## Introduction to Gradient Descent

In this notebook, we will go through a most basic machine learning algorithm which is linear regression and implement the gradient descent to find out the local minimum for regression model.

Here we'll create a model that predicts crop yield for apple in given dummy dataset which is consist of three feature columns and one target column. Dataset is here:

![dataset-2.png](attachment:dataset-2.png)

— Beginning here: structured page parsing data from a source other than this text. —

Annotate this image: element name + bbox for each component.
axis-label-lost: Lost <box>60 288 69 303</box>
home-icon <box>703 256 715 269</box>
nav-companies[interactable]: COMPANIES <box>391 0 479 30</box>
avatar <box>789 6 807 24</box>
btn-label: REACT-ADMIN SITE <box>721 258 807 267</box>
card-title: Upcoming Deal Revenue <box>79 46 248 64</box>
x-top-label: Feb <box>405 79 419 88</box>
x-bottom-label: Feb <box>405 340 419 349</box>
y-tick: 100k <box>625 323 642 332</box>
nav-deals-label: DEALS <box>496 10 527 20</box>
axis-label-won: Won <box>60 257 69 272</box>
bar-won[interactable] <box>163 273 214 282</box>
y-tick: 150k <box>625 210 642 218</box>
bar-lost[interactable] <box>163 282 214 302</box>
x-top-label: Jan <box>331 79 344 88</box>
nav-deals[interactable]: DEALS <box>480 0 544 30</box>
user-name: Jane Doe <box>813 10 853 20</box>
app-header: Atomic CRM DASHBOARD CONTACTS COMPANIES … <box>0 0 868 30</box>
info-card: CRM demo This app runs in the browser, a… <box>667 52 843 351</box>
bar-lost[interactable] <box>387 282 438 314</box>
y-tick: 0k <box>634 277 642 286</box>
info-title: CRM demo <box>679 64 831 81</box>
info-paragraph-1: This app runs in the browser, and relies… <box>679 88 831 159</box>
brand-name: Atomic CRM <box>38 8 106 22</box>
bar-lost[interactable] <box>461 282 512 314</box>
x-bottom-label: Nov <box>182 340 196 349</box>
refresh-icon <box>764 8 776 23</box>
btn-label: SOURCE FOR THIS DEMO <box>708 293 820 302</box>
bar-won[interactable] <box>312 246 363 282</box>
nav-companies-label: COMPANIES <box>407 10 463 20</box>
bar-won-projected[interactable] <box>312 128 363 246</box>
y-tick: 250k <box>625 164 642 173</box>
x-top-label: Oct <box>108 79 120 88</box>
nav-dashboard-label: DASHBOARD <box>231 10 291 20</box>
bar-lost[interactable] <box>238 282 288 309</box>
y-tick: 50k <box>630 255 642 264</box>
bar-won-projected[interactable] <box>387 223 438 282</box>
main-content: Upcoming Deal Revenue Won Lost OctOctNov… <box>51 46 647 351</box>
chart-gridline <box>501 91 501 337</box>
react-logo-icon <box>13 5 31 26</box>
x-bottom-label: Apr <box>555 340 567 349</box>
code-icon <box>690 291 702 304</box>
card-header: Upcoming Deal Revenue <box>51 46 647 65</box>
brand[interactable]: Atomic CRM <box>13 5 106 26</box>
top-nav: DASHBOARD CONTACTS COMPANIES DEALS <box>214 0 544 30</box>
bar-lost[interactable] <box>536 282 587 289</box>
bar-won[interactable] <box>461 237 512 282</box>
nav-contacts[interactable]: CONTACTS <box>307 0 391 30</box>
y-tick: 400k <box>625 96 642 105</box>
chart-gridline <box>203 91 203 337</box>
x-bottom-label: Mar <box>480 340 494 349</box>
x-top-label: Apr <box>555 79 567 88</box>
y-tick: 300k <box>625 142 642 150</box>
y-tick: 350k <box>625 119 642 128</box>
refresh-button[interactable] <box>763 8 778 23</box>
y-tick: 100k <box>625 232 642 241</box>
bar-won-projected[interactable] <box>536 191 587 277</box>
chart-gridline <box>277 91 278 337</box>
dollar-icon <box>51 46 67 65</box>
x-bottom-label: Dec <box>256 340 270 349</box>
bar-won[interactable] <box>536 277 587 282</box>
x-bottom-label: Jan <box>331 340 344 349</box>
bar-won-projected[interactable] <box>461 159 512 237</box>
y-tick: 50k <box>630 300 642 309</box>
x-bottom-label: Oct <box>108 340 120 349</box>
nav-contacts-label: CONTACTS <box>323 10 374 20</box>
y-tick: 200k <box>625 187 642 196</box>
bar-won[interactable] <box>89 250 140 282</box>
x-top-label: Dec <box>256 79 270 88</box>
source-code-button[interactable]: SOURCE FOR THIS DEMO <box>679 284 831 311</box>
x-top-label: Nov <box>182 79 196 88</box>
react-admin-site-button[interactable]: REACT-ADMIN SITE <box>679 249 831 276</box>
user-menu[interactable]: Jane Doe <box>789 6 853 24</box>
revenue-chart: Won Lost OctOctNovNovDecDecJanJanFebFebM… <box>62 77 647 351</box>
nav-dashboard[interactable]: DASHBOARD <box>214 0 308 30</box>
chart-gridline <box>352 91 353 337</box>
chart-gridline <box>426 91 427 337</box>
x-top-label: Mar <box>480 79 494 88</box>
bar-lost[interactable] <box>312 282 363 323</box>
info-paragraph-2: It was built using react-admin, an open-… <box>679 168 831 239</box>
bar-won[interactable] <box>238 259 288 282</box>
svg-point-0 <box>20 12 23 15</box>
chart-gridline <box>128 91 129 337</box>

In linear regression model, each target value is calculated as weighted sum of input variables (*feature matrix*) with additional constant called biases. So the given equation would be:

    predicted_yield = Temp * w1 + Rainfall * w2 + Humidity * w3 + b1


### Import Standard Libraries

In [1]:
import numpy as np
import pandas as pd

### Import Dummy Dataset

In [2]:
dataset = pd.read_csv('yield.csv')

In [3]:
dataset

Unnamed: 0,Temp.(F),Rainfall(mm),Humidity(%),Apple(ton)
0,67,70,45,70
1,87,131,55,128
2,91,88,64,101
3,102,49,32,37
4,69,87,76,114
5,71,78,64,100
6,87,79,87,97


### Spliting Feature and Target Columns

In [4]:
X = dataset.iloc[:, :-1].values
y = dataset.iloc[:, -1].values

In [5]:
X, y

(array([[ 67,  70,  45],
        [ 87, 131,  55],
        [ 91,  88,  64],
        [102,  49,  32],
        [ 69,  87,  76],
        [ 71,  78,  64],
        [ 87,  79,  87]]),
 array([ 70, 128, 101,  37, 114, 100,  97]))

### Gradient Descent

Gradient Descent is a first-order optimization techniques that find value in each iteration for *w[]* and *b* such that the predicted values gets closer to the target value. With each iteration (*epoch*) the step towards finding suitable value for *w[]* and *b* get decreased which is described in the following digram:
![Gradient_descent.svg-5.png](attachment:Gradient_descent.svg-5.png)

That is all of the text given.